Let me know if you try it or if you’ve got any twists you’d throw in!



Video of Shane M Hernandez going over the whole recipe and how to make it.

African Peanut & Coconut Beef Curry Recipe.

Serves: 4 (Click Arrows To Drop Down The Recipe)


🛒 Ingredients (Serves 4)

  • 1.5 lbs beef chuck, stew meat, or brisket (cut into chunks)

  • 1–2 tbsp vegetable oil

  • 1 large onion, finely chopped

  • 3 cloves garlic, minced

  • 1-inch piece of fresh ginger, grated

  • 1–2 tbsp ground coriander

  • 1 tbsp ground cumin

  • 1 tsp paprika (smoked or regular)

  • 1 tsp turmeric

  • 1 tsp ground cinnamon

  • ½ tsp cayenne pepper or chili flakes (optional)

  • 1 can (14 oz) full-fat coconut milk

  • 1 cup beef broth or water

  • 1 cup peanut butter (smooth or chunky)

  • 2 tbsp tomato paste

  • 1 tbsp soy sauce or tamari

  • Salt and pepper, to taste

  • Optional veggies: ½ cup baby carrots (chopped small) and 1 red bell pepper (sliced)


🌟 Tips & Variations

  • Peanut Butter: Smooth makes a silkier sauce, while chunky adds texture.

  • Vegetables: Carrots, spinach, and bell peppers are great additions during the last 15 minutes of cooking.

  • Spice Level: Adjust cayenne or chili flakes to your taste—start small!


👩‍🍳 Instructions

1. Brown the Beef: Heat oil in a large pot or Dutch oven over medium-high heat. Add beef in batches, browning all sides. Remove and set aside.

2. Cook the Aromatics: In the same pot, add a little more oil if needed. Sauté the onion, garlic, and ginger for 3–4 minutes until softened.

3. Add Spices & Tomato Paste: Stir in coriander, cumin, paprika, turmeric, cinnamon, and cayenne (if using). Cook for 1–2 minutes until fragrant. Add tomato paste and stir for another minute.
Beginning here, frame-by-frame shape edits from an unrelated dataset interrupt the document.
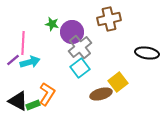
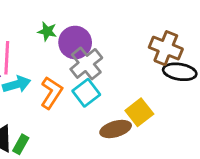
brown cross: (109, 19) -> (166, 48), moved, turned 35
orange L-shape: (47, 94) -> (51, 93), moved
green rectangle: (33, 105) -> (21, 144), turned -40

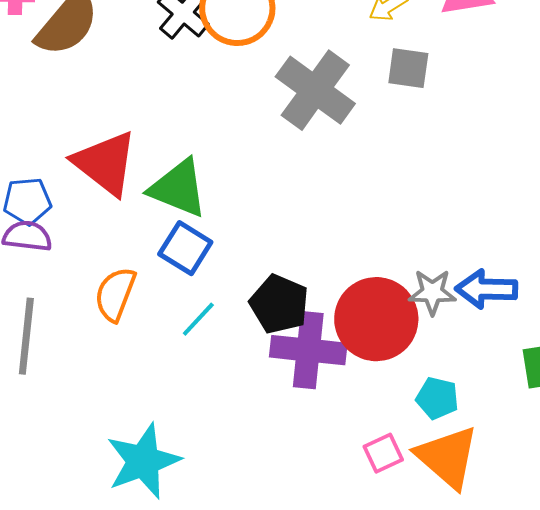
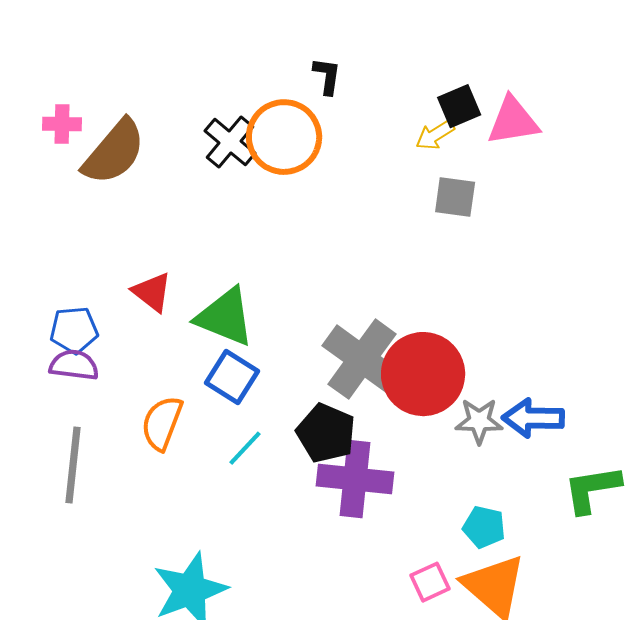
gray cross: (315, 90) -> (362, 359), moved
red triangle: (105, 163) -> (152, 292), size x0.6
red circle: (376, 319) -> (423, 374), moved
4. Make the Sauce: Pour in the coconut milk, beef broth, soy sauce, and peanut butter. Stir until the sauce is smooth and fully combined.

5. Simmer the Curry: Return the beef to the pot. Add chopped carrots and bell pepper (if using). Bring to a gentle simmer, cover, and cook on low for 45–60 minutes, or until the beef is tender and the sauce has thickened.

6. Season to Taste: Taste and add salt, pepper, or a little more soy sauce if needed.

7. Serve & Enjoy: Spoon over jasmine rice or couscous. Garnish with fresh cilantro or parsley and a squeeze of lime.